I had a colleague who was not impressed by increased testing. “It doesn’t matter how often you weigh a pig” he would say, “it doesn’t get any heavier.” Despite the agricultural metaphor, he cared deeply about the well-being and improvement of his students.

He was right, of course, and many English teachers believe our students suffer because of the number of exams. “Teaching for the test” can become pervasive and restrict development; and test results can be seen as the definitive levels of students’ achievements, rather than one indicator of their progress. Key stage 3 tests are, after all, very limited in their scope. Why should our pupils be subjected to the extra optional tests in Years 7 and 8?

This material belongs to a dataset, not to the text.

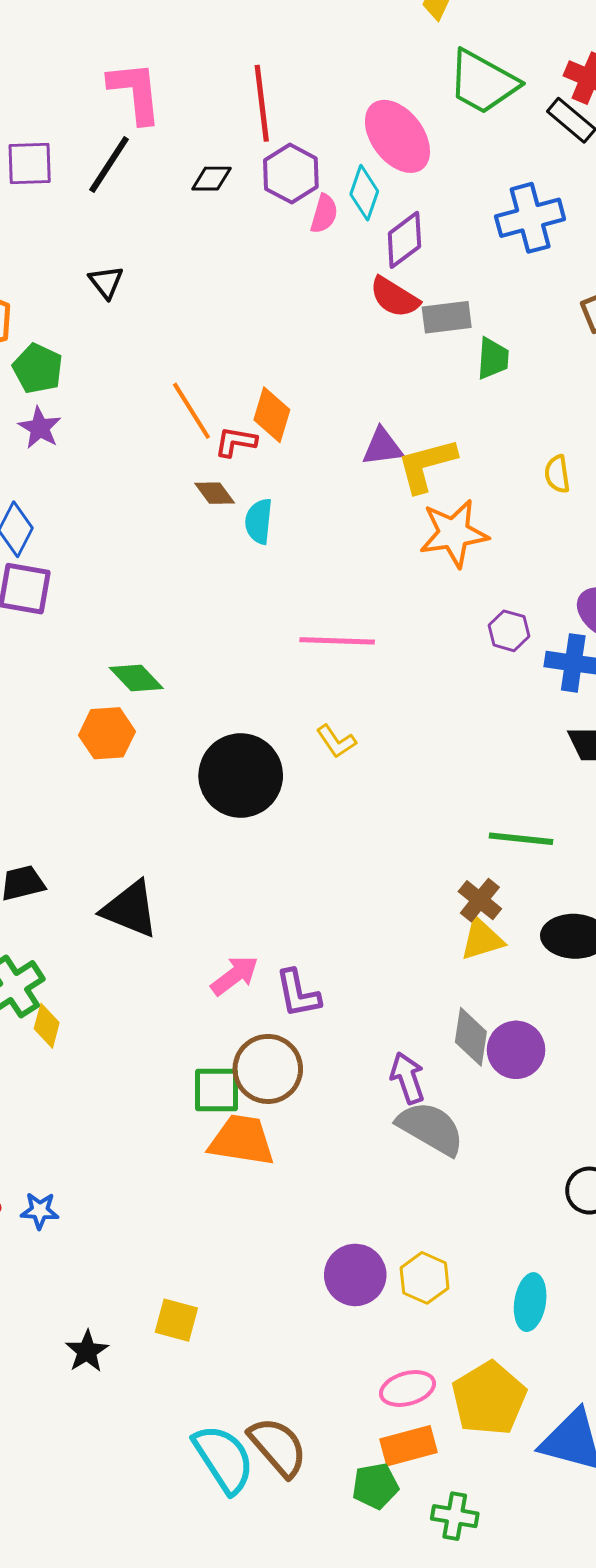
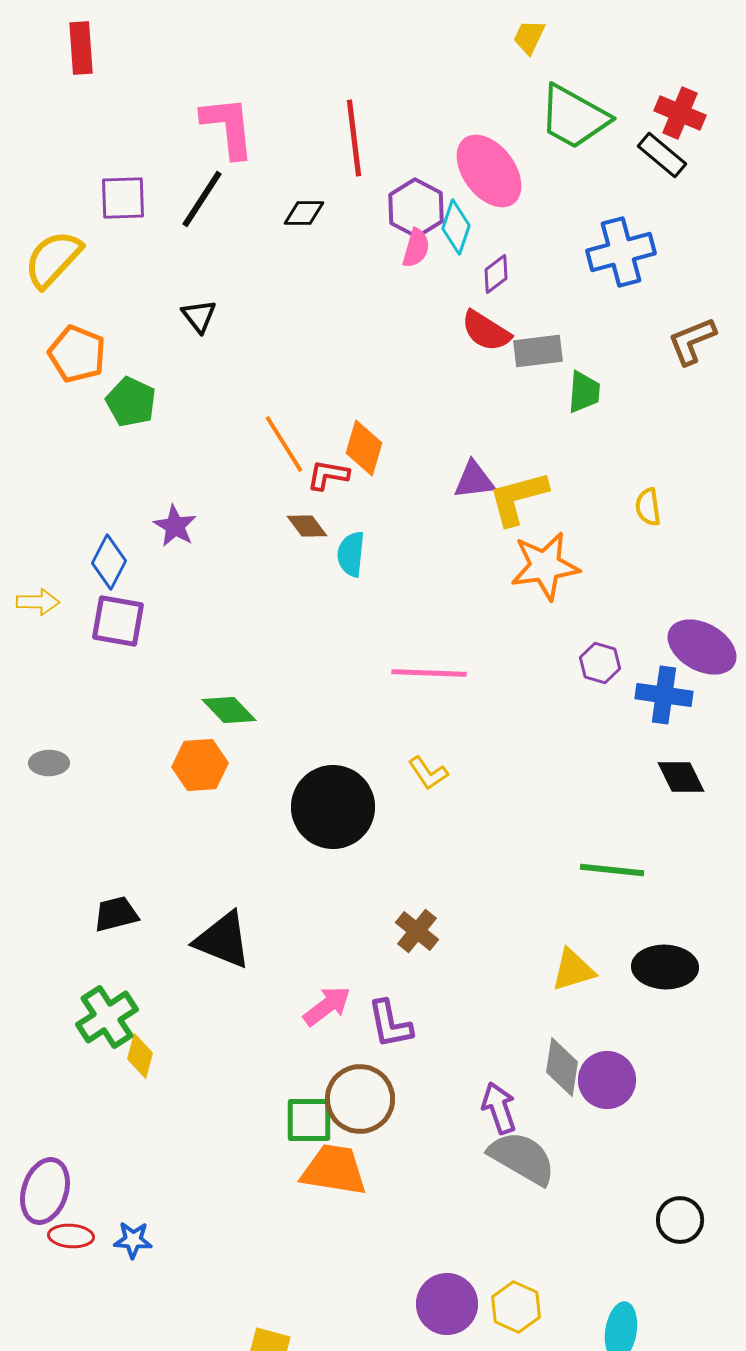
purple hexagon: (291, 174) -> (416, 208), moved
purple diamond: (404, 240) -> (496, 274), size x0.7
purple star: (40, 428) -> (175, 526), moved
brown cross: (480, 900) -> (417, 931), moved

These tests also place pressure on teachers. Assessing them has proved arduous, since the marking schemes are so precise and detailed. But, worse, in the same way thatstudents’ performances are monitored, so the statistics can be used to assess the staff.

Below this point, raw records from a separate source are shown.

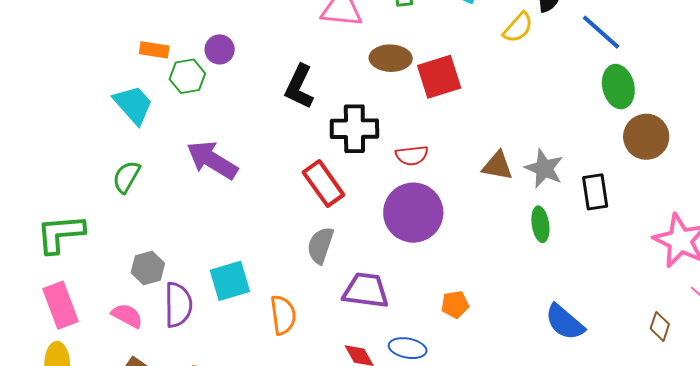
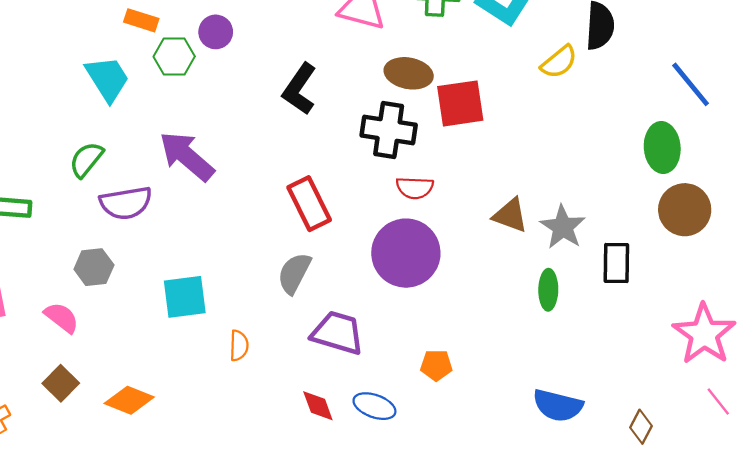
blue line: (601, 32) -> (691, 84), moved
black cross: (354, 129) -> (389, 130), moved
purple semicircle: (178, 305) -> (126, 203), moved, turned 72
orange semicircle: (283, 315) -> (239, 345), size x0.7
blue semicircle: (565, 322) -> (558, 405), turned -36
brown diamond: (660, 326) -> (641, 427), moved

However, I believe it is possible to both feed and weigh, without causing distress. Most English departments have given students an exam each year, now the optional tests can be used instead. They seem to me better formulated than many of the exams they are replacing, and to give a clearer assessment of students’ strengths and weaknesses in specified areas.

Linked to the National Literacy Strategy, the reading sections present questions which test understanding at word, sentence and whole-text level. The writing tasks support students by encouraging planning skills long overlooked in some English teaching.

There is no reason why these optional tests should not be useful if used sensitively. Teachers may make the most of them by implementing them with a light touch. So, if students struggle to read the texts in 15 minutes, or to complete their work in the specified time, extra time could be allowed.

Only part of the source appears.